A 41-year-old male patient presented to our hospital 4 hours after having his left index, middle and ring fingers hurt by an electric planer. The defects extended from middle phalanx to distal phalanx in finger pulp; the soft-tissues, including the proper palmar digital arteries and nerves of three fingers, the deep digital flexor tendon of middle finger, were damaged seriously (Figure 1(a)). After debridement, a Kirchner wire was used to fix the middle finger to stabilize the distal interphalangeal joint; the injured fingers were put together, and the wound margin on adjacent fingers sutured, to make the separate wounds integrated as one wound (Figure 1(b)).
(a) a 41-year-old male patient with defects of left index, middle and ring fingers by an electric planer; (b) the wound margin in adjacent fingers were sutured up to be a united wound; (c) a free dorsal metatarsal artery perforator flap designed for reconstruction; (d) dissected flap; (e) after flap transfer.
A free dorsal metatarsal artery perforator flap was outlined on the left instep (Figure 1(c)). Suitable perforators located in advance with the help of Doppler sonography. Then the flap was dissected (Figure 1(d)). The first dorsal metatarsal artery and its digital branch, a digital branch of the first plantar metatarsal artery, three branches of great saphenous vein, the first common digital nerve, a dorsal digital nerve, and the extensor hallucis brevis tendon of the big toe, were dissected and included in the flap.
The flap was transferred to the recipient area, with the distal side of the flap docking to the index finger, and the proximal side docking to the middle and ring fingers (Figure 1(e)).
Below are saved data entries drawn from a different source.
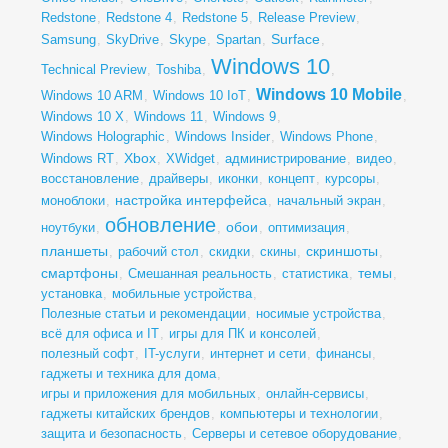
Redstone
,
Redstone 4
,
Redstone 5
,
Release Preview
,
Surface
Samsung
,
SkyDrive
,
Skype
,
Spartan
,
,
Windows 10
Technical Preview
,
Toshiba
,
,
Windows 10 Mobile
Windows 10 ARM
,
Windows 10 IoT
,
,
Windows 10 X
,
Windows 11
,
Windows 9
,
Windows Holographic
,
Windows Insider
,
Windows Phone
,
Xbox
Windows RT
,
,
XWidget
,
администрирование
,
видео
,
восстановление
,
драйверы
,
иконки
,
концепт
,
курсоры
,
настройка интерфейса
моноблоки
,
,
начальный экран
,
обновление
обои
ноутбуки
,
,
,
оптимизация
,
планшеты
скриншоты
,
рабочий стол
,
скидки
,
скины
,
,
смартфоны
темы
,
Смешанная реальность
,
статистика
,
,
установка
,
мобильные устройства
,
Полезные статьи и рекомендации
,
носимые устройства
,
всё для офиса и IT
,
игры для ПК и консолей
,
полезный софт
,
IT-услуги
,
интернет и сети
,
финансы
,
гаджеты и техника для дома
,
игры и приложения для мобильных
,
онлайн-сервисы
,
гаджеты китайских брендов
,
компьютеры и технологии
,
защита и безопасность
,
Серверы и сетевое оборудование
,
The extensor hallucis brevis tendon was anastomosed to the deep digital flexor tendons of middle finger. For vascularization, two arteries were anastomosed end-to-end to ulnar digital artery of index and middle fingers, three veins were anastomosed end-to-end to plantar and dorsal digital vein of the ring finger, respectively. Two nerves were anastomosed end-to-end to the ulnar digital nerve of the index and middle finger, respectively. Finally, a plaster slab was placed to immobilize the fingers, and the donor site was closed directly.
After surgery, the patient was given anticoagulant therapy for 5 days. Then the finger joint functional exercises were started 10 day post-operation, and the index, middle and ring fingers were separated 21 days after surgery. Nine months post operation, a revision surgery was performed for flap thinning. We followed the patient 3 months after revision surgery and found a functionally and cosmetically good result (Figure 2). The range of motion was 0° to 45° for the distal interphalangeal joint of the index finger, 0° to 35° for the middle finger, and 0° to 45° for the ring finger.
Good cosmetic and functional result was obtained 3 months after revision surgery. (a) Finger extension; (b) finger flexion.
Composite tissue defect of multiple fingers is a difficult problem in hand surgery. The principle of reconstruction is to restore major important tissue using secondary tissue, with a minimum harm. Since the similarity between hand and foot in anatomy, foot is a favourable option for reconstruction of finger defect or toe-to-finger transplantation.
Our case suggests that the first dorsal metatarsal artery perforator flap can reconstruct multiple finger defects, though this procedure needs a secondary procedure for separation of fingers.
Footnotes
Declaration of conflicting interests
The authors declared no potential conflicts of interest with respect to the research, authorship, and/or publication of this article.
Informed consent
Written informed consent was obtained from the patient for the publication of this case report together with the accompanying images.